## EXERCISE REQUIREMENTS
The required output is a copy of each line in the material below that includes "viajarem".

## DATA SHOWN
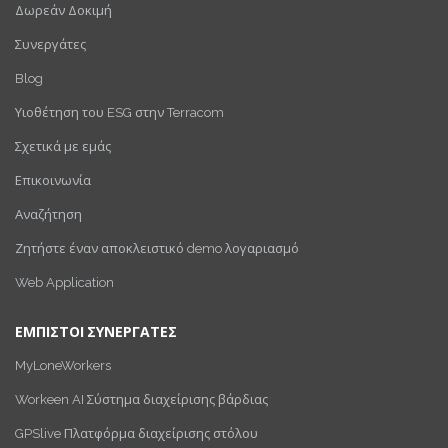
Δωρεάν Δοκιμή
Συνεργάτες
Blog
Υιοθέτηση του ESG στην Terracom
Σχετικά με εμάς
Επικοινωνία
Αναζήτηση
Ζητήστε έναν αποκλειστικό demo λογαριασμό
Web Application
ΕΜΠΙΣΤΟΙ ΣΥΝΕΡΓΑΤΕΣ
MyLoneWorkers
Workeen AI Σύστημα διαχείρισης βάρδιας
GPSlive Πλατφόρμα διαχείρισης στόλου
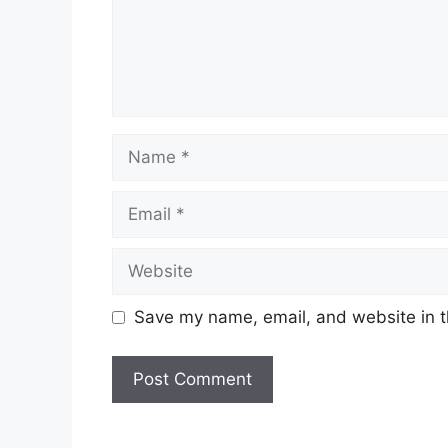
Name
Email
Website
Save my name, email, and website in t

...

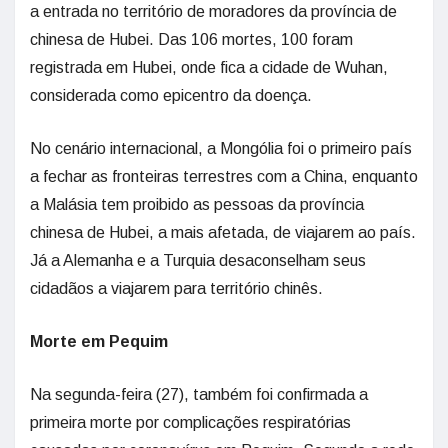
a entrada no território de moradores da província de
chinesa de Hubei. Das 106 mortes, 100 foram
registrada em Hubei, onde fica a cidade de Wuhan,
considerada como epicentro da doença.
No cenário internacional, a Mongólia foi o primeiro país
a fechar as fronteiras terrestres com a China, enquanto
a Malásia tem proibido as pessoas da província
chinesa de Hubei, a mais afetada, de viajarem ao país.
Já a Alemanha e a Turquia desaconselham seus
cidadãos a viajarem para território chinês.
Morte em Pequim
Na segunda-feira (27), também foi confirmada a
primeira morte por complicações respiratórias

## ANSWER SPACE
chinesa de Hubei, a mais afetada, de viajarem ao país.
cidadãos a viajarem para território chinês.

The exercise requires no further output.